Quote the data below in full, minus the images.
* * * * * * *
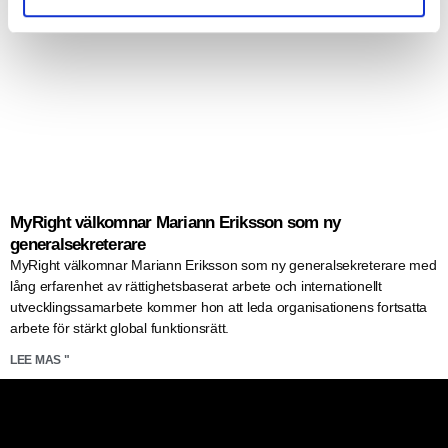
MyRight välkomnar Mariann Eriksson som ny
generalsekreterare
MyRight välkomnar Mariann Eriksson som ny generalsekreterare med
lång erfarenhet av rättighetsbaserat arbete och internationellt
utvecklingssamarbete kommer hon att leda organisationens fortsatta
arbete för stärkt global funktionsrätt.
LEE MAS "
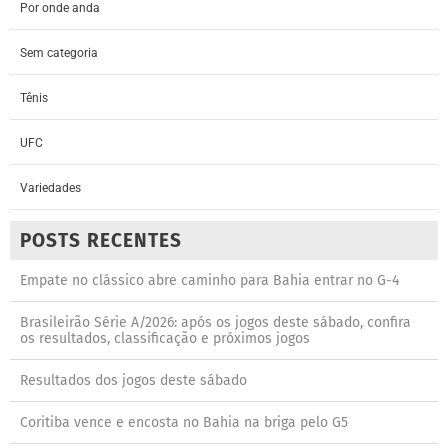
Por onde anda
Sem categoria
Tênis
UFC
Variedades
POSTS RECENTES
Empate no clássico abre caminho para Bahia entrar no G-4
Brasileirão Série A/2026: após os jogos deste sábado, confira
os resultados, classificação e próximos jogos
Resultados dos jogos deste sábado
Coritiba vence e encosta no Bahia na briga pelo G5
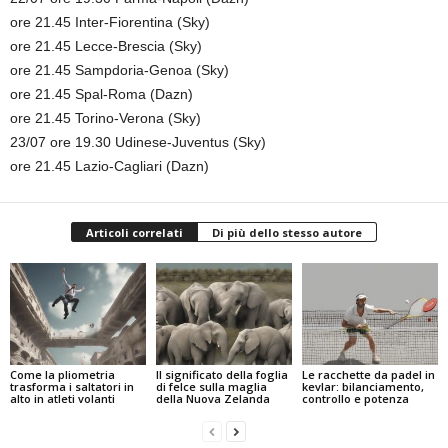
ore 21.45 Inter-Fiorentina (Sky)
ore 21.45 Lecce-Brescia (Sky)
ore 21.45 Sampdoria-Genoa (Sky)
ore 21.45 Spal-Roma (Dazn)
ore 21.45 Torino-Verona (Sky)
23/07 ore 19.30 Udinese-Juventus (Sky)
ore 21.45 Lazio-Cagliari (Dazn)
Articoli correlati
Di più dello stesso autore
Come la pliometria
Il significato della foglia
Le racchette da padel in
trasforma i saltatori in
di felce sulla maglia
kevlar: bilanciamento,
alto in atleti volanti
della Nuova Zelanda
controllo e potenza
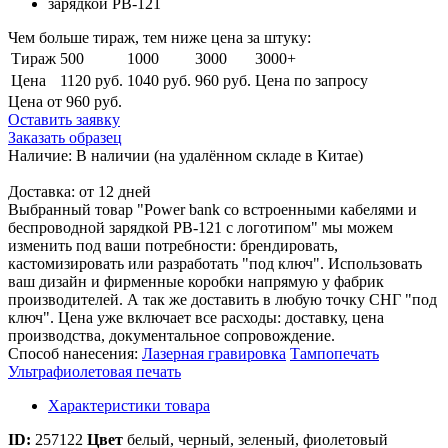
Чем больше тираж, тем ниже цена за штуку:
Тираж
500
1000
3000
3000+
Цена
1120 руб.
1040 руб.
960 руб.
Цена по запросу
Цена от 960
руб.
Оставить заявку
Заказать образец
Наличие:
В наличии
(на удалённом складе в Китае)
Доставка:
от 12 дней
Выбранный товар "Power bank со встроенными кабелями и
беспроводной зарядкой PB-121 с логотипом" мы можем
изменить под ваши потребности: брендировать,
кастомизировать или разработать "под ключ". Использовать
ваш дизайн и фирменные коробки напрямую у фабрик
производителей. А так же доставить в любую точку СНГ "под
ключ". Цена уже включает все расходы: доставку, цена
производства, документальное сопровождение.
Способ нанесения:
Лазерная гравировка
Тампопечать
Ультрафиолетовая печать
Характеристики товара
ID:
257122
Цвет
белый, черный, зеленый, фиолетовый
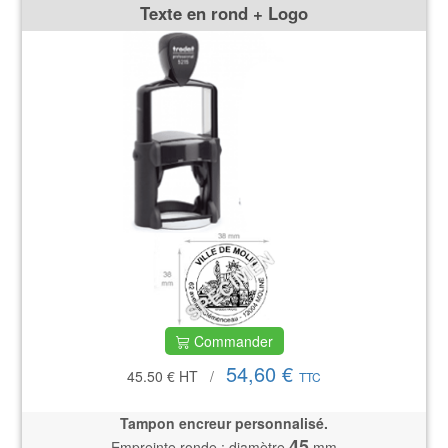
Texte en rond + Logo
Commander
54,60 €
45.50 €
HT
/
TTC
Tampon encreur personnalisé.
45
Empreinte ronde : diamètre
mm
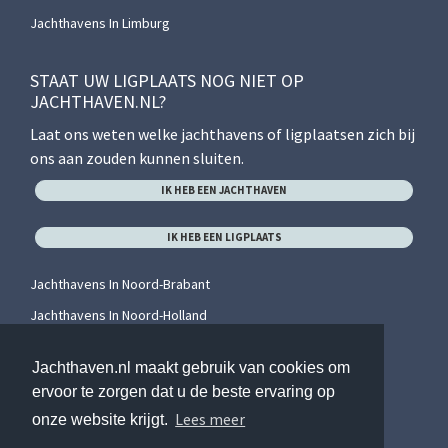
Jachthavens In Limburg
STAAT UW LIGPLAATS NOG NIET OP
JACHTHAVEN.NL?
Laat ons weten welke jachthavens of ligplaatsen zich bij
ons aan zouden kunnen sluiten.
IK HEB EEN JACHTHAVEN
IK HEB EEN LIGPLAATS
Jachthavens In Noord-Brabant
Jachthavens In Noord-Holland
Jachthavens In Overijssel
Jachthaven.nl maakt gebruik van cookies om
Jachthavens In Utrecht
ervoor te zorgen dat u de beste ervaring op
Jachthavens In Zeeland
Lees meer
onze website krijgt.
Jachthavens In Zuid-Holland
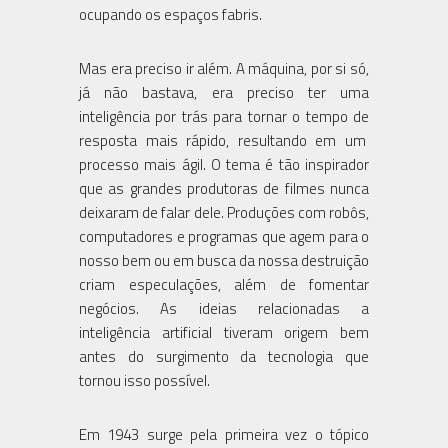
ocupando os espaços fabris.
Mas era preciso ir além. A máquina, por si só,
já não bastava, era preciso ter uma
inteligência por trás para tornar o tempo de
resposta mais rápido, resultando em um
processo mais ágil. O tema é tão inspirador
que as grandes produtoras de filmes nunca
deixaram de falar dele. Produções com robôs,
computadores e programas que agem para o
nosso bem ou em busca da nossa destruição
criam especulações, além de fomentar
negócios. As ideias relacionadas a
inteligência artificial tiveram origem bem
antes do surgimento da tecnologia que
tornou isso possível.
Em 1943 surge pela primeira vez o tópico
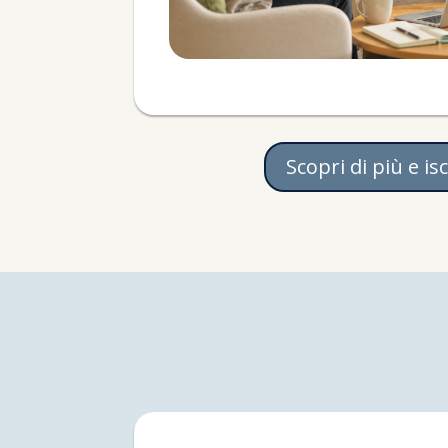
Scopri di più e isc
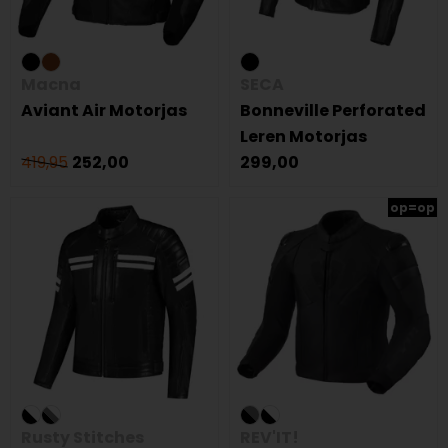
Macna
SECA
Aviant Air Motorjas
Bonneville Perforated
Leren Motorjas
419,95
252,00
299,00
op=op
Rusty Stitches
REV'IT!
* * * * * * *
- Response box -
MyRight välkomnar Mariann Eriksson som ny
generalsekreterare
MyRight välkomnar Mariann Eriksson som ny generalsekreterare med
lång erfarenhet av rättighetsbaserat arbete och internationellt
utvecklingssamarbete kommer hon att leda organisationens fortsatta
arbete för stärkt global funktionsrätt.
LEE MAS "
Por onde anda
Sem categoria
Tênis
UFC
Variedades
POSTS RECENTES
Empate no clássico abre caminho para Bahia entrar no G-4
Brasileirão Série A/2026: após os jogos deste sábado, confira
os resultados, classificação e próximos jogos
Resultados dos jogos deste sábado
Coritiba vence e encosta no Bahia na briga pelo G5
ore 21.45 Inter-Fiorentina (Sky)
ore 21.45 Lecce-Brescia (Sky)
ore 21.45 Sampdoria-Genoa (Sky)
ore 21.45 Spal-Roma (Dazn)
ore 21.45 Torino-Verona (Sky)
23/07 ore 19.30 Udinese-Juventus (Sky)
ore 21.45 Lazio-Cagliari (Dazn)
Articoli correlati
Di più dello stesso autore
Come la pliometria
Il significato della foglia
Le racchette da padel in
trasforma i saltatori in
di felce sulla maglia
kevlar: bilanciamento,
alto in atleti volanti
della Nuova Zelanda
controllo e potenza
Чем больше тираж, тем ниже цена за штуку:
Тираж
500
1000
3000
3000+
Цена
1120 руб.
1040 руб.
960 руб.
Цена по запросу
Цена от 960
руб.
Оставить заявку
Заказать образец
Наличие:
В наличии
(на удалённом складе в Китае)
Доставка:
от 12 дней
Выбранный товар "Power bank со встроенными кабелями и
беспроводной зарядкой PB-121 с логотипом" мы можем
изменить под ваши потребности: брендировать,
кастомизировать или разработать "под ключ". Использовать
ваш дизайн и фирменные коробки напрямую у фабрик
производителей. А так же доставить в любую точку СНГ "под
ключ". Цена уже включает все расходы: доставку, цена
производства, документальное сопровождение.
Способ нанесения:
Лазерная гравировка
Тампопечать
Ультрафиолетовая печать
Характеристики товара
ID:
257122
Цвет
белый, черный, зеленый, фиолетовый
Texte en rond + Logo
Commander
54,60 €
45.50 €
HT
/
TTC
Tampon encreur personnalisé.
45
Empreinte ronde : diamètre
mm
Jachthavens In Limburg
STAAT UW LIGPLAATS NOG NIET OP
JACHTHAVEN.NL?
Laat ons weten welke jachthavens of ligplaatsen zich bij
ons aan zouden kunnen sluiten.
IK HEB EEN JACHTHAVEN
IK HEB EEN LIGPLAATS
Jachthavens In Noord-Brabant
Jachthavens In Noord-Holland
Jachthavens In Overijssel
Jachthaven.nl maakt gebruik van cookies om
Jachthavens In Utrecht
ervoor te zorgen dat u de beste ervaring op
Jachthavens In Zeeland
Lees meer
onze website krijgt.
Jachthavens In Zuid-Holland
ocupando os espaços fabris.
Mas era preciso ir além. A máquina, por si só,
já não bastava, era preciso ter uma
inteligência por trás para tornar o tempo de
resposta mais rápido, resultando em um
processo mais ágil. O tema é tão inspirador
que as grandes produtoras de filmes nunca
deixaram de falar dele. Produções com robôs,
computadores e programas que agem para o
nosso bem ou em busca da nossa destruição
criam especulações, além de fomentar
negócios. As ideias relacionadas a
inteligência artificial tiveram origem bem
antes do surgimento da tecnologia que
tornou isso possível.
Em 1943 surge pela primeira vez o tópico
Scopri di più e isc
Macna
SECA
Aviant Air Motorjas
Bonneville Perforated
Leren Motorjas
419,95
252,00
299,00
op=op
Rusty Stitches
REV'IT!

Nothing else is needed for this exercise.